= Materials provided =
========================================================================

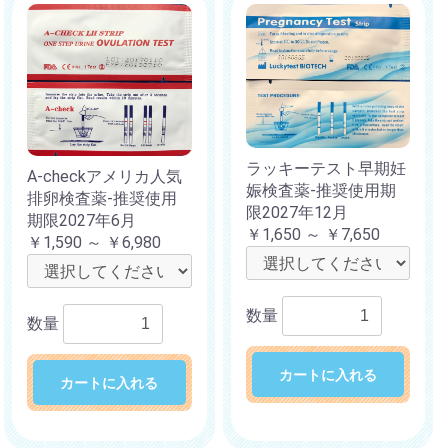
ラッキーテスト早期妊
A-checkアメリカ人気
娠検査薬-推奨使用期
排卵検査薬-推奨使用
限2027年12月
期限2027年6月
￥1,650 ～ ￥7,650
￥1,590 ～ ￥6,980
数量
数量
カートに入れる
カートに入れる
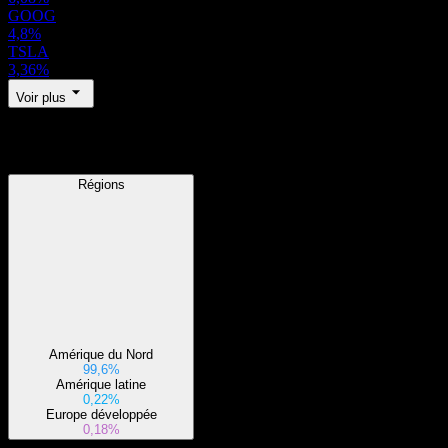
GOOG
4,8%
TSLA
3,36%
Voir plus
Régions
Régions
Amérique du Nord
99,6%
Amérique latine
0,22%
Europe développée
0,18%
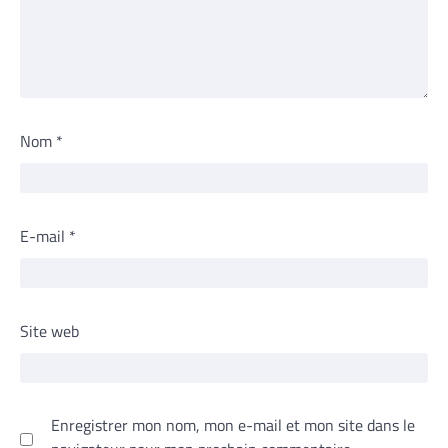
Nom
*
E-mail
*
Site web
Enregistrer mon nom, mon e-mail et mon site dans le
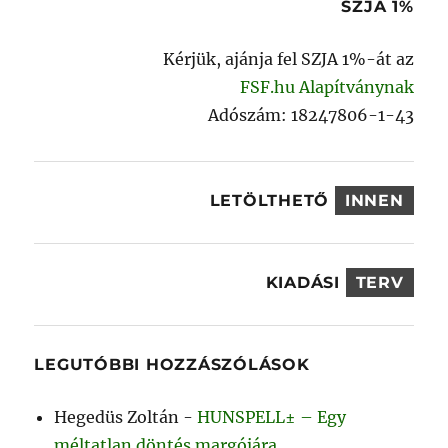
SZJA 1%
Kérjük, ajánja fel SZJA 1%-át az
FSF.hu Alapítványnak
Adószám: 18247806-1-43
LETÖLTHETŐ
INNEN
KIADÁSI
TERV
LEGUTÓBBI HOZZÁSZÓLÁSOK
Hegedüs Zoltán
-
HUNSPELL± – Egy
méltatlan döntés margójára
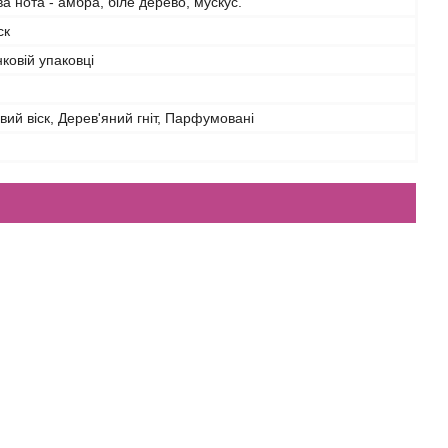
ова нота - амбра, біле дерево, мускус.
ск
ковій упаковці
ий віск, Дерев'яний гніт, Парфумовані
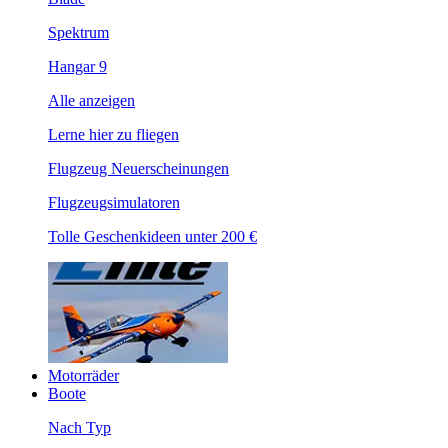
Spektrum
Hangar 9
Alle anzeigen
Lerne hier zu fliegen
Flugzeug Neuerscheinungen
Flugzeugsimulatoren
Tolle Geschenkideen unter 200 €
Motorräder
Boote
Nach Typ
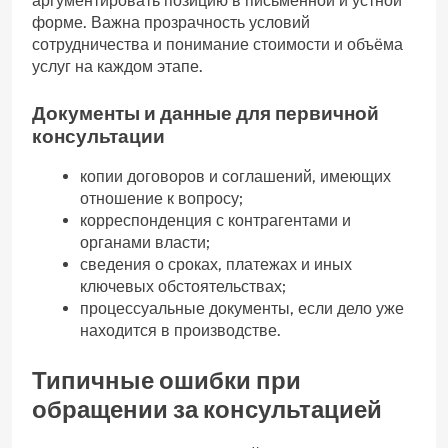
аргументировать позицию в письменной и устной
форме. Важна прозрачность условий
сотрудничества и понимание стоимости и объёма
услуг на каждом этапе.
Документы и данные для первичной
консультации
копии договоров и соглашений, имеющих
отношение к вопросу;
корреспонденция с контрагентами и
органами власти;
сведения о сроках, платежах и иных
ключевых обстоятельствах;
процессуальные документы, если дело уже
находится в производстве.
Типичные ошибки при
обращении за консультацией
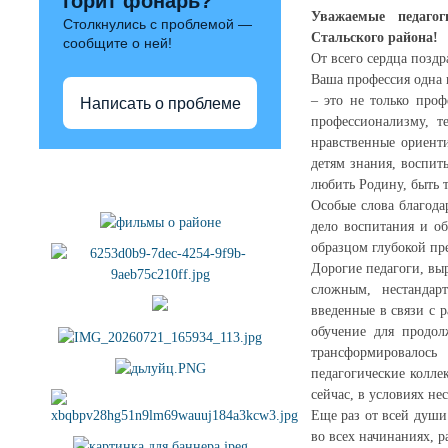
горит фонарь?
Уважаемые педагог
Столкнулись с проблемой —
Стальского района!
сообщите о ней!
От всего сердца позд
Ваша профессия одна 
– это не только проф
Написать о проблеме
профессионализму, т
нравственные ориент
детям знания, воспит
Полезные ссылки
любить Родину, быть 
Особые слова благода
дело воспитания и об
образцом глубокой пр
Дорогие педагоги, вы
сложным, нестандар
введенные в связи с 
обучение для продол
трансформировалос
педагогические колле
сейчас, в условиях н
Еще раз от всей души
во всех начинаниях, 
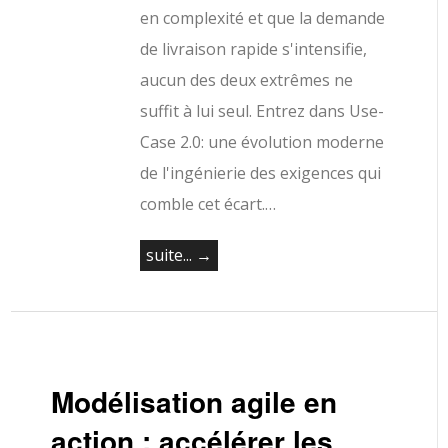
en complexité et que la demande
de livraison rapide s'intensifie,
aucun des deux extrêmes ne
suffit à lui seul. Entrez dans Use-
Case 2.0: une évolution moderne
de l'ingénierie des exigences qui
comble cet écart.…
suite... →
Modélisation agile en
action : accélérer les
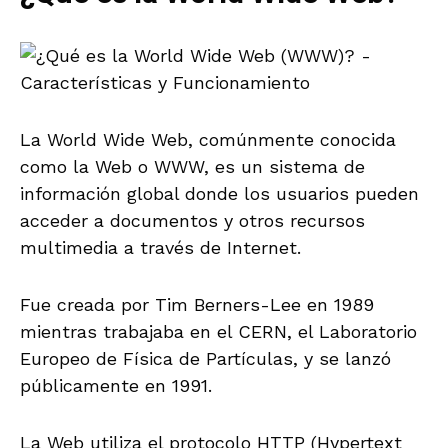
La World Wide Web, comúnmente conocida
como la Web o WWW, es un sistema de
información global donde los usuarios pueden
acceder a documentos y otros recursos
multimedia a través de Internet.
Fue creada por Tim Berners-Lee en 1989
mientras trabajaba en el CERN, el Laboratorio
Europeo de Física de Partículas, y se lanzó
públicamente en 1991.
La Web utiliza el protocolo HTTP (Hypertext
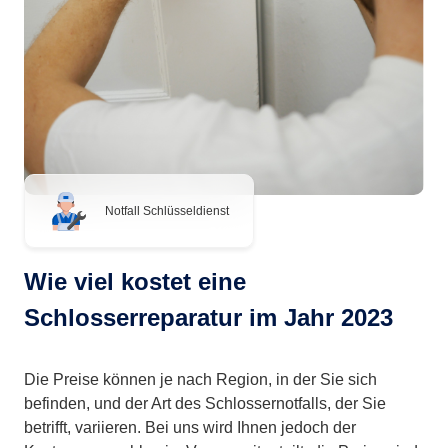
Notfall Schlüsseldienst
Wie viel kostet eine
Schlosserreparatur im Jahr 2023
Die Preise können je nach Region, in der Sie sich
befinden, und der Art des Schlossernotfalls, der Sie
betrifft, variieren. Bei uns wird Ihnen jedoch der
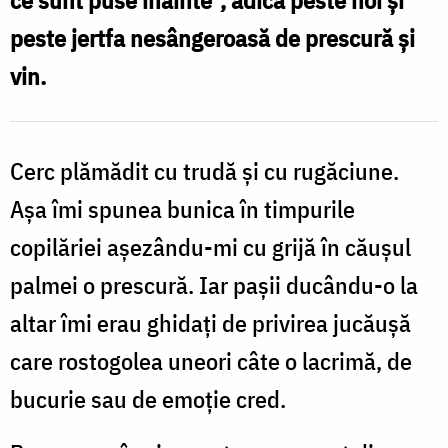
ce sunt puse înainte”, adică peste noi şi
peste jertfa nesângeroasă de prescură şi
vin.
Cerc plămădit cu trudă și cu rugăciune.
Așa îmi spunea bunica în timpurile
copilăriei așezându-mi cu grijă în căuşul
palmei o prescură. Iar paşii ducându-o la
altar îmi erau ghidaţi de privirea jucăuşă
care rostogolea uneori câte o lacrimă, de
bucurie sau de emoţie cred.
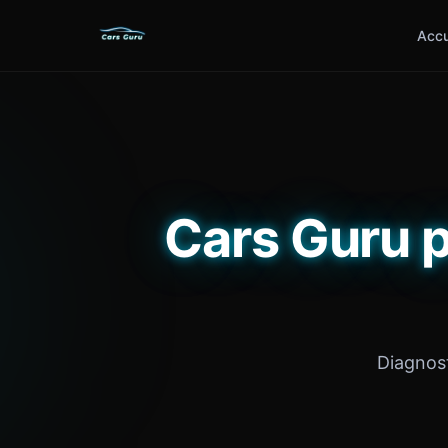
Accu
Cars Guru 
Diagnost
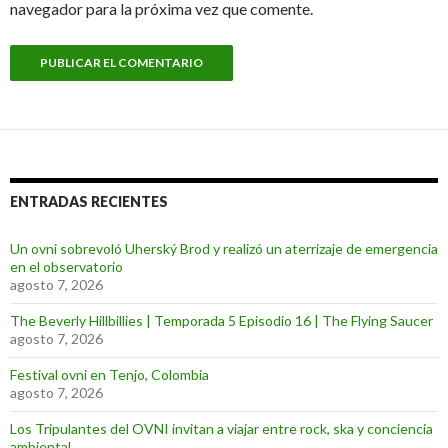
navegador para la próxima vez que comente.
ENTRADAS RECIENTES
Un ovni sobrevoló Uherský Brod y realizó un aterrizaje de emergencia
en el observatorio
agosto 7, 2026
The Beverly Hillbillies | Temporada 5 Episodio 16 | The Flying Saucer
agosto 7, 2026
Festival ovni en Tenjo, Colombia
agosto 7, 2026
Los Tripulantes del OVNI invitan a viajar entre rock, ska y conciencia
ambiental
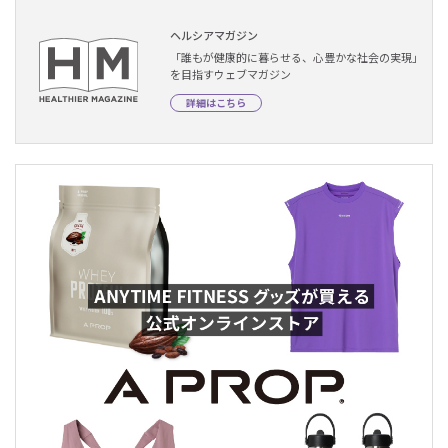
ヘルシアマガジン
「誰もが健康的に暮らせる、心豊かな社会の実現」
を目指すウェブマガジン
詳細はこちら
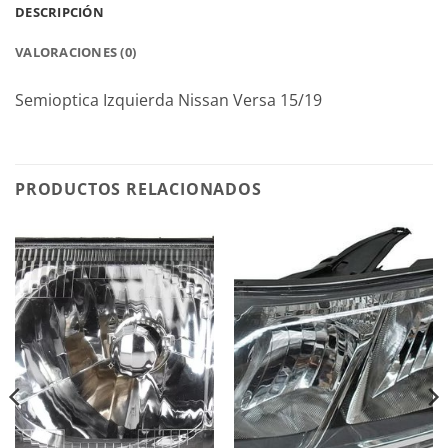
DESCRIPCIÓN
VALORACIONES (0)
Semioptica Izquierda Nissan Versa 15/19
PRODUCTOS RELACIONADOS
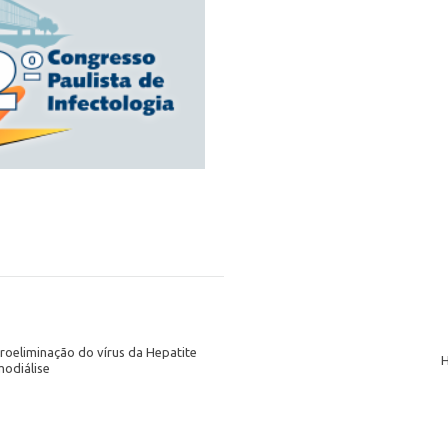
roeliminação do vírus da Hepatite
H
modiálise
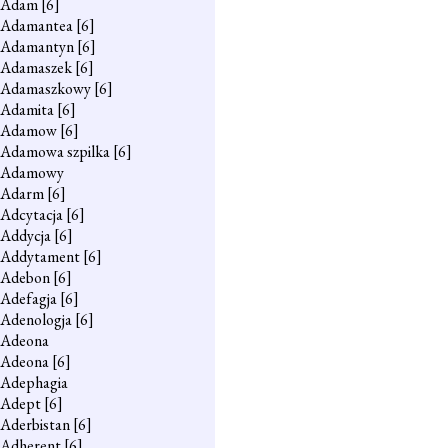
Adam
[6]
Adamantea
[6]
Adamantyn
[6]
Adamaszek
[6]
Adamaszkowy
[6]
Adamita
[6]
Adamow
[6]
Adamowa szpilka
[6]
Adamowy
Adarm
[6]
Adcytacja
[6]
Addycja
[6]
Addytament
[6]
Adebon
[6]
Adefagja
[6]
Adenologja
[6]
Adeona
Adeona
[6]
Adephagia
Adept
[6]
Aderbistan
[6]
Adherent
[6]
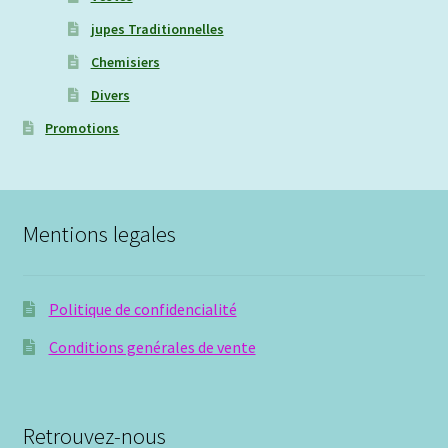
jupes Traditionnelles
Chemisiers
Divers
Promotions
Mentions legales
Politique de confidencialité
Conditions genérales de vente
Retrouvez-nous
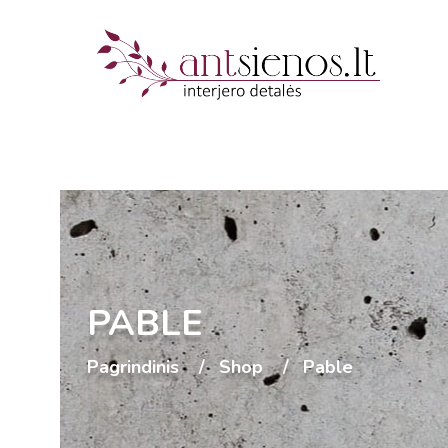
PABLE
Pagrindinis
Shop
Pable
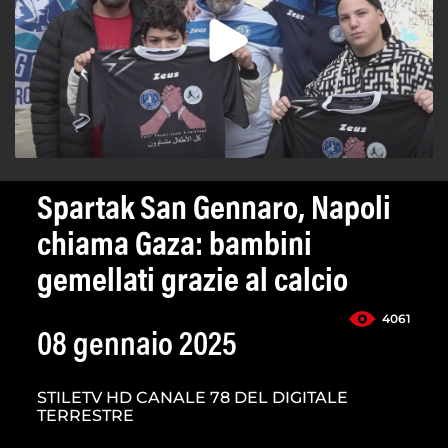
Spartak San Gennaro, Napoli
chiama Gaza: bambini
gemellati grazie al calcio
4061
08 gennaio 2025
STILETV HD CANALE 78 DEL DIGITALE
TERRESTRE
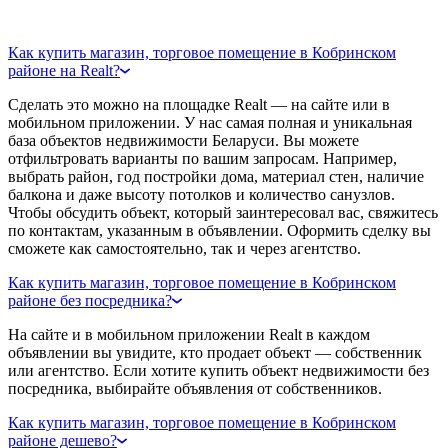
Как купить магазин, торговое помещение в Кобринском
районе на Realt?
Сделать это можно на площадке Realt — на сайте или в
мобильном приложении. У нас самая полная и уникальная
база объектов недвижимости Беларуси. Вы можете
отфильтровать варианты по вашим запросам. Например,
выбрать район, год постройки дома, материал стен, наличие
балкона и даже высоту потолков и количество санузлов.
Чтобы обсудить объект, который заинтересовал вас, свяжитесь
по контактам, указанным в объявлении. Оформить сделку вы
сможете как самостоятельно, так и через агентство.
Как купить магазин, торговое помещение в Кобринском
районе без посредника?
На сайте и в мобильном приложении Realt в каждом
объявлении вы увидите, кто продает объект — собственник
или агентство. Если хотите купить объект недвижимости без
посредника, выбирайте объявления от собственников.
Как купить магазин, торговое помещение в Кобринском
районе дешево?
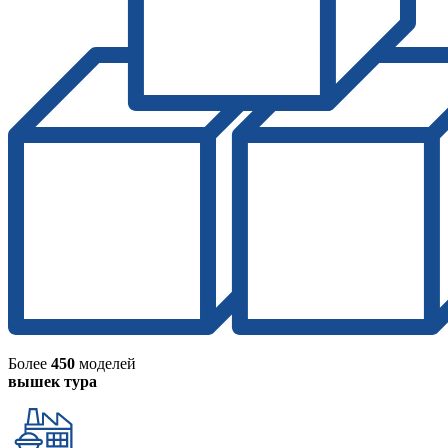
Более
450
моделей
вышек тура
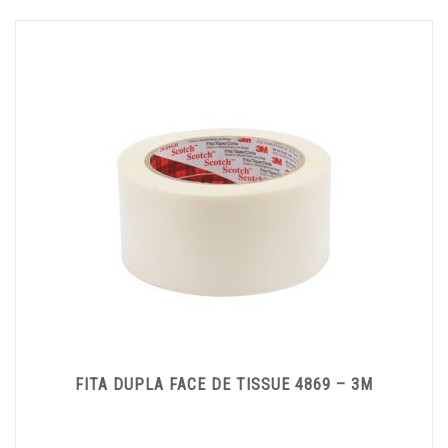
FITA DUPLA FACE DE TISSUE 4869 – 3M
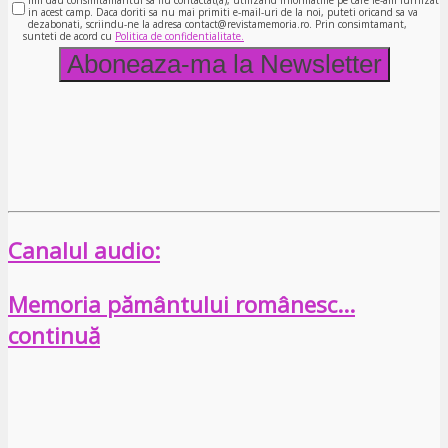
in acest camp. Daca doriti sa nu mai primiti e-mail-uri de la noi, puteti oricand sa va
dezabonati, scriindu-ne la adresa contact@revistamemoria.ro. Prin consimtamant,
sunteti de acord cu
Politica de confidentialitate.
Canalul audio:
Memoria pământului românesc…
continuă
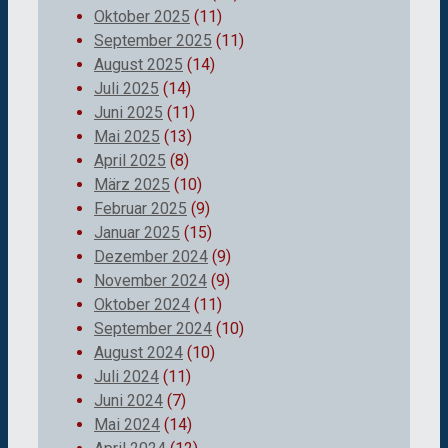
Oktober 2025
(11)
September 2025
(11)
August 2025
(14)
Juli 2025
(14)
Juni 2025
(11)
Mai 2025
(13)
April 2025
(8)
März 2025
(10)
Februar 2025
(9)
Januar 2025
(15)
Dezember 2024
(9)
November 2024
(9)
Oktober 2024
(11)
September 2024
(10)
August 2024
(10)
Juli 2024
(11)
Juni 2024
(7)
Mai 2024
(14)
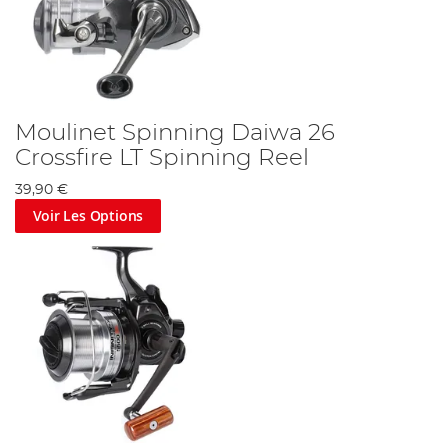
Moulinet Spinning Daiwa 26
Crossfire LT Spinning Reel
39,90 €
Voir Les Options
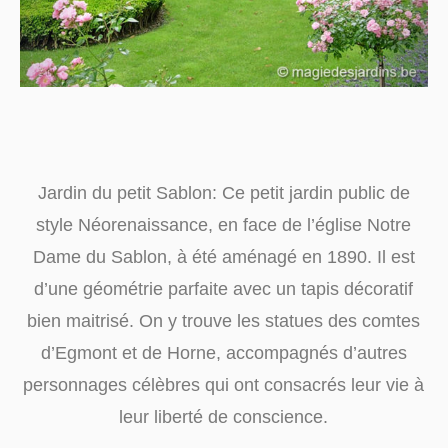
Jardin du petit Sablon: Ce petit jardin public de
style Néorenaissance, en face de l’église Notre
Dame du Sablon, à été aménagé en 1890. Il est
d’une géométrie parfaite avec un tapis décoratif
bien maitrisé. On y trouve les statues des comtes
d’Egmont et de Horne, accompagnés d’autres
personnages célèbres qui ont consacrés leur vie à
leur liberté de conscience.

========================================================================

= Work instruction =
Show, from the entries above, every line that includes the string "Spinning".

= Response =
Moulinet Spinning Daiwa 26
Crossfire LT Spinning Reel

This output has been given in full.